The mood is friendly - the crowd has its share of bearded bikers, but there are also doctors, lawyers and even the occasional pre-school teacher - and everybody is welcome.

With little to no rain during the winter months, plenty of sunshine and temperatures in the low 70s, Harley enthusiasts from all over the country converge on the Tampa Bay area for mornings such as this.

From here, riders can head north to Cedar Key, east through the rolling hills of Central Florida or south along the sugar sand beaches to Naples.

The destination this morning is Snook Haven Fish Camp, a biker-friendly bar and restaurant nestled in a cypress swamp on the edge of the Myakka River. Located on Venice Avenue in Venice, this little getaway is known for its grouper sandwiches, Key lime pie and quarter-pound chili dogs. You'll find bikers from all over central Florida here on a weekend, watching a NASCAR race of just kickin' back listing to a bluegrass band.


Many Detours

Getting here can be difficult - not because of traffic or bad roads - but because there are so many detours along the way. Start on the south side of the Sunshine Skyway Bridge and connect to U.S. 41.

Off U.S. 301 in Manatee County, swing by the Gamble Plantation State Historic Site, 1.5 miles west of I-75 at 3708 Patten Ave. in Ellenton. One of Florida's earliest sugar plantations, the house you'll find here was built long before air conditioning and other modern conveniences were standard. The two-foot-thick walls kept Major Gamble cool and safe from tropical storms.



After you've had your fill of history, pick up C.R. 64 and head west, toward the water. You'll pass another biker favorite - Miller's Dutch Kitch'n at 3401 14th St. W. in Bradenton.

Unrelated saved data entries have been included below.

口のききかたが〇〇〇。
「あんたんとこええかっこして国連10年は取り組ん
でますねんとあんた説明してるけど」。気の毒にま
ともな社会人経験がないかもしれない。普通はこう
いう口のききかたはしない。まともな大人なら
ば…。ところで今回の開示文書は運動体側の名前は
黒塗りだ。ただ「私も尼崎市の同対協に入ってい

Then follow C.R. 64 to the Gulf of Mexico and hang a hard left. Take your time - there are plenty of good pull-offs and public beaches - blue water and white sand are what Florida is all about.


Sarasota Scenery

Following C.R. 789 south along Longboat Key, you'll hit St. Armand's Circle, a great place to shop and eat lunch; then follow the John Ringling Causeway back to the mainland. If you head south on U.S. 41, you might make it to Naples by sunset. But since you're here, you might as well head north and stop by the Ringling Museum, at the intersection of U.S. 41 and University Parkway in Sarasota.

The once private collection holds art dating from ancient to contemporary times including Ringling's personal favorite, the 17th-century Baroque period. The nearby Circus Museum offers a rare look behind the scenes of "The Greatest Show on Earth."

South on U.S. 41, which is a favorite route for tourists (especially on weekends), you'll pass the Marie Selby Botanical Gardens. After a long day in the saddle, a stroll through the 20,000 plants and 6,000 orchids is guaranteed to lower the blood pressure.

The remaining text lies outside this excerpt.